This study is the first to explore the relationship between exercise dosage parameters (exercise intensity, session duration) and EF (inhibitory control, working memory, and cognitive flexibility) in overweight and obese children aged 6–12 years. The results confirmed the a priori hypothesis: Aerobic exercise improves the overall EF performance of overweight and obese children, selectively enhancing inhibitory control and working memory indicators. Additionally, subgroup analysis revealed that exercise characteristics (type, intensity, and duration) and individual BMI characteristics have significant moderating effects on the intervention outcomes of EF. Regarding the improvement of overall EF through aerobic exercise, this is consistent with previous research findings (Lin et al., 2024; Song et al., 2022), which indicate the beneficial effects of aerobic exercise on the EF of overweight and obese children and adolescents. However, previous studies did not address the impact on EF sub-indicators. This study thoroughly examined the relationship between aerobic exercise, EF sub-indicators, exercise dosage parameters, and individual BMI characteristics in overweight and obese children, providing a valuable contribution to the existing literature.
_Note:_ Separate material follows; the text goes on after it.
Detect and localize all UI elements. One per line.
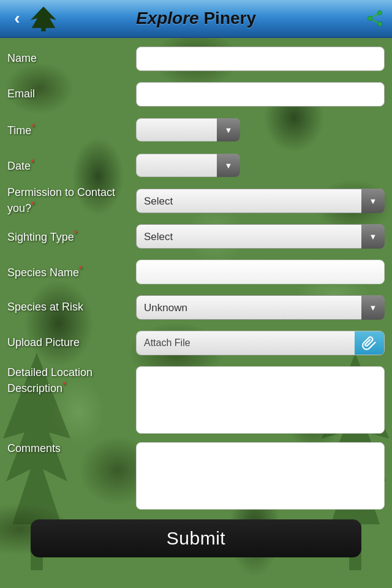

4.1 Effects of aerobic exercise on EF

Although previous studies have identified the beneficial effects of aerobic exercise on the EF of overweight and obese children and adolescents (Lin et al., 2024), they have not addressed its impact on specific EF subcomponents. This study examined the effects of aerobic exercise on three core EF indicators and analyzed the potential moderating factors. The significant improvement in inhibitory control is consistent with the results of a meta-analysis on the EF of overweight and obese children and adolescents through PA (Sun et al., 2021). By enhancing inhibitory control, aerobic exercise can help overweight and obese children manage unhealthy eating habits and sedentary behaviors, thereby reducing obesity and its associated health risks (Kamijo et al., 2012). Additionally, by improving inhibitory control performance, aerobic exercise can enhance children’s self-control, enabling them to better manage impulsive behaviors when facing temptations (Verburgh et al., 2014). Promoting these healthy behaviors is crucial for the long-term health of overweight and obese children.

Furthermore, we observed improvements in working memory, which differs from the findings of Ortega et al. (2022). This discrepancy may be due to differences in the intervention duration. The studies included in this meta-analysis mostly focused on interventions lasting less than 40 min, whereas Ortega used a 90-min aerobic activity intervention, which might be challenging for the overweight and obese population to sustain during long and monotonous exercises. Working memory, as a component of EF, involves the temporary storage and manipulation of information. For overweight and obese children, improving working memory can promote emotional stability, which, in turn, helps them better utilize working memory in learning and social settings, thereby enhancing their daily life performance (Alvarez-Bueno et al., 2017). Additionally, the enhancement of working memory can lead to better planning and execution of healthy behaviors, such as proper diet and regular exercise (Kramer and Erickson, 2007). Therefore, by improving the working memory capacity of overweight and obese children, aerobic exercise plays a significant role in their emotional health and the formation of healthy behaviors.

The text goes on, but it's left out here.